Mangiate la focaccia, fate ciao ciao ai delfini da dietro i vetri dell’acquario, passate davanti alla casa di Cristoforo Colombo e andate a Palazzo Ducale a vedere la mostra dedicata a Fabrizio De Andrè.
Una mostra che, grazie a una serie di installazioni interattive, non solo si guarda, ma si ascolta e si allestisce su misura. Ogni visitatore è infatti portato a costruirsi il proprio percorso, passando liberamente da una sala all’altra, fermandosi a curiosare nella vita, nella musica e nella poetica del cantautore.
De Andrè si mostra non solo come artista ma soprattutto come uomo, attraverso le testimonianze dirette delle persone della sua vita e i racconti dei personaggi creati dalla sua immaginazione.
Non importa quanto o quanto poco conosciate De Andrè… questa mostra racconta la storia di un uomo che ha trovato il suo posto nel mondo e che ha avuto il coraggio di restarci.
Fabrizio era un sognatore. E ha insegnato a tanta gente a sognare a occhi aperti.
“Ho sempre pensato che la musica debba avere un contenuto, un significato catartico: tutti gli sciamani, gli stregoni di tutti i popoli, che ben conosciamo, usavano il canto come medicina. Credo che la musica debba essere balsamo, riposo, rilassamento, liberazione, catarsi. Più semplicemente la musica, il canto, sono espressione dei propri sentimenti, della propria gioia, del proprio dolore. A volte addirittura un tentativo di autoanalisi e, analizzando te stesso, offri un via agli altri per analizzare se stessi.”

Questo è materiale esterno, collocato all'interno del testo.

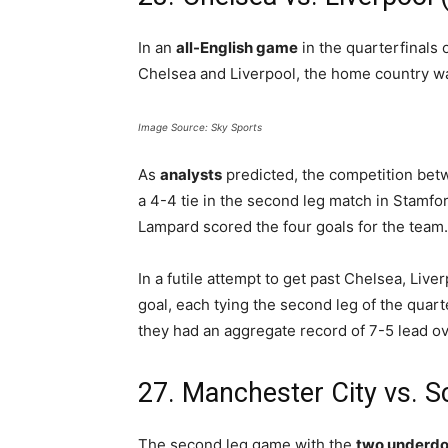
In an
all-English game
in the quarterfinal
Chelsea and Liverpool, the home country wa
Image Source: Sky Sports
As
analysts
predicted, the competition betw
a 4-4 tie in the second leg match in Stamfo
Lampard scored the four goals for the team.
In a futile attempt to get past Chelsea, Live
goal, each tying the second leg of the quart
they had an aggregate record of 7-5 lead ov
27. Manchester City vs. 
The second leg game with the
two underd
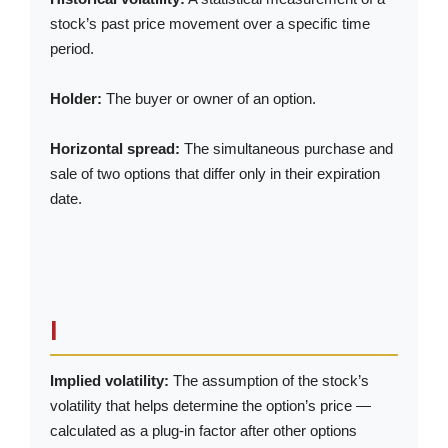
stock’s past price movement over a specific time
period.
Holder:
The buyer or owner of an option.
Horizontal spread:
The simultaneous purchase and
sale of two options that differ only in their expiration
date.
I
Implied volatility:
The assumption of the stock’s
volatility that helps determine the option’s price —
calculated as a plug-in factor after other options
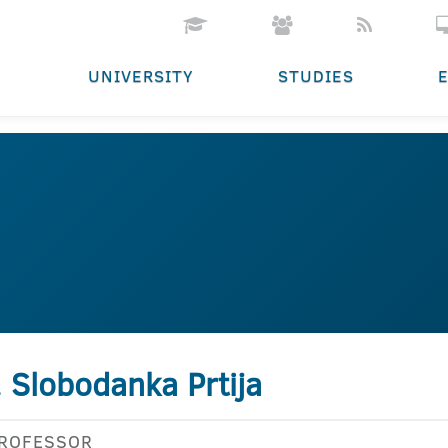
UNIVERSITY
STUDIES
. Slobodanka Prtija
PROFESSOR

“Le canzoni quindi servono a formare una coscienza. Sono una piccola goccia dove servirebbero secchi d’acqua. Cantare, credo che sia un ultimo grido di libertà. Forse il più serio. Scrivere canzoni sta diventando una responsabilità sociale, ma se ne sono accorti in pochi. Esse entrano a far parte del patrimonio culturale di un popolo, sono parte della coscienza.”
“Sentii fin da subito che il mio lavoro doveva camminare su due binari: l’ansia per una giustizia sociale che ancora non esiste e l’illusione di poter partecipare, in qualche modo, a un cambiamento del mondo. Quest ultima si è sbriciolata presto, la prima, invece, rimane.”